# Trading States for Symbols with a Turing Machine

Show that for each string $$w ∈ \{0, 1\}^∗$$ there exists a stay-put Turing machine

$$M_w = (Q, \{0, 1\}, \Gamma, \delta, s, q_{\mathit{accept}}, q_{\mathit{reject}})$$

with $$|Q| ≤ 5$$ states that starts on a blank tape in state $$s$$ and ends in state $$q_{\mathit{accept}}$$ with the tape content $$w$$ beginning in the first cell and the head under that cell.

That is, starting on a blank tape, the machine outputs $$w$$ and stops in $$q_{\mathit{accept}}$$.

I know that if there were infinite states then we could put each letter into its own state so that we could print the letter when needed, but I don't know how to reduce it to 5 states.
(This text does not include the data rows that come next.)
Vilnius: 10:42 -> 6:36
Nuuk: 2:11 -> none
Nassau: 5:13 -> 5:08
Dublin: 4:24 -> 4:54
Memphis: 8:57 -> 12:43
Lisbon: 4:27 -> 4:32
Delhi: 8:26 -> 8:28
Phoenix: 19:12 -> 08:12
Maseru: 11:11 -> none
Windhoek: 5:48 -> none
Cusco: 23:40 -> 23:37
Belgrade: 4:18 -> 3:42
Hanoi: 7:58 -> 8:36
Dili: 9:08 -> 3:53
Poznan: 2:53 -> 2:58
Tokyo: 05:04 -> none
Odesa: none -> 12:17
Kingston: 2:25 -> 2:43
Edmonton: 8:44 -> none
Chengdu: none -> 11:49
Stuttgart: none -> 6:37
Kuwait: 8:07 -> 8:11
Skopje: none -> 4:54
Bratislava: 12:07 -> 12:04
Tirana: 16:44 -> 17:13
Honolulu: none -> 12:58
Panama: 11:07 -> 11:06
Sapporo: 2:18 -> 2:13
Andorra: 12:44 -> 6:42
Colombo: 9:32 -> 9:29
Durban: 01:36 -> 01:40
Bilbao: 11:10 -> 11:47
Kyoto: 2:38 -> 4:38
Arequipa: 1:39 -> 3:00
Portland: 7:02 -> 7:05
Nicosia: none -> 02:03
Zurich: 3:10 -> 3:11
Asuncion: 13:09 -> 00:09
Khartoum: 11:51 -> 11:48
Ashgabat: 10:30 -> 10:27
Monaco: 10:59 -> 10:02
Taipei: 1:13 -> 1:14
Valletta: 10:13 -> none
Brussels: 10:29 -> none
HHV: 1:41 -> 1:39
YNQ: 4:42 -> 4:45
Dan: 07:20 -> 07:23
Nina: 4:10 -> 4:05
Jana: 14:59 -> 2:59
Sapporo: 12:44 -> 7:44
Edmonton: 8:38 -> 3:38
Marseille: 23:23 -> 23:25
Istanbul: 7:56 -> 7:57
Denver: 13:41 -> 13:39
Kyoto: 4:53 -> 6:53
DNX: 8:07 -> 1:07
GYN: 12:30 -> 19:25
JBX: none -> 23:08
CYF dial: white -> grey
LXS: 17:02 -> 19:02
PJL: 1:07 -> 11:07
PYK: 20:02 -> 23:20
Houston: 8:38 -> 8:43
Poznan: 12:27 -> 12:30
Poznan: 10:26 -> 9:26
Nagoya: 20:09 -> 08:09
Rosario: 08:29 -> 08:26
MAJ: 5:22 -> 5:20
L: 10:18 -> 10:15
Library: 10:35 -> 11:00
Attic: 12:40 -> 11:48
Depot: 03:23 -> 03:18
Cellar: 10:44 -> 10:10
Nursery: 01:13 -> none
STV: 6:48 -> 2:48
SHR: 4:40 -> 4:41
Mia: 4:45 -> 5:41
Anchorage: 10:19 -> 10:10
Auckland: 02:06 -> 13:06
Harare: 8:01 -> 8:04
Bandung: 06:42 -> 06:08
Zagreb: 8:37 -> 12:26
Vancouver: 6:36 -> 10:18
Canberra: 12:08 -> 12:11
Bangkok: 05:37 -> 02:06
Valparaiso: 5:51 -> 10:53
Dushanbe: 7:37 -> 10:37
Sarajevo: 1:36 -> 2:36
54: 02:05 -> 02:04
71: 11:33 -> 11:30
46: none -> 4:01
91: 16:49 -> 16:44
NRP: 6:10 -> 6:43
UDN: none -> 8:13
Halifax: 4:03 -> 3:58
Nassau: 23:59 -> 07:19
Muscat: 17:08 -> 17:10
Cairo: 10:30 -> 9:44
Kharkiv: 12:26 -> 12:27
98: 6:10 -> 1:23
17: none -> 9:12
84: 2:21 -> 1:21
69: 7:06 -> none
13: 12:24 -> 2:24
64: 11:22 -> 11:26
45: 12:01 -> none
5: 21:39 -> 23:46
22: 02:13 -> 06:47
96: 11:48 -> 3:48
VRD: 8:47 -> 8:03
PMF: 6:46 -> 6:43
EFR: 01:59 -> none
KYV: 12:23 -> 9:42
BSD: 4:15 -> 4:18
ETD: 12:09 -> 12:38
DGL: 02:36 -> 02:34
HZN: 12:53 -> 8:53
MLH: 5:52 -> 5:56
• Please edit your question to include a self-contained definition of a "stay-put Turing machine". Please credit the original source where you encountered this exercise.
– D.W.
Apr 5, 2020 at 23:12

Here is one idea. Let $$|w| = n$$. We will have a tape symbol for each number in $$\{0,1,\ldots,n\}$$, which we will denote by $$\langle i \rangle$$. The machine starts by writing $$\langle n \rangle$$ on the tape. Then it repeatedly performs the following steps:
• Read $$\langle i \rangle$$.
• Depending on the value of $$i$$ and on $$w$$, switch to a write-0 or a write-1 state.
• In write-$$b$$ step, move right until reaching the first blank, write $$b$$, then move left until reaching a cell of the form $$\langle j \rangle$$.
• Replace $$\langle j \rangle$$ with $$\langle j-1 \rangle$$, or terminate if $$j = 0$$.
The exact implementation of this algorithm depends on your exact model. In your model, you might be able to do it using 5 states. But in any reasonable model, $$O(1)$$ states are needed, regardless of $$w$$.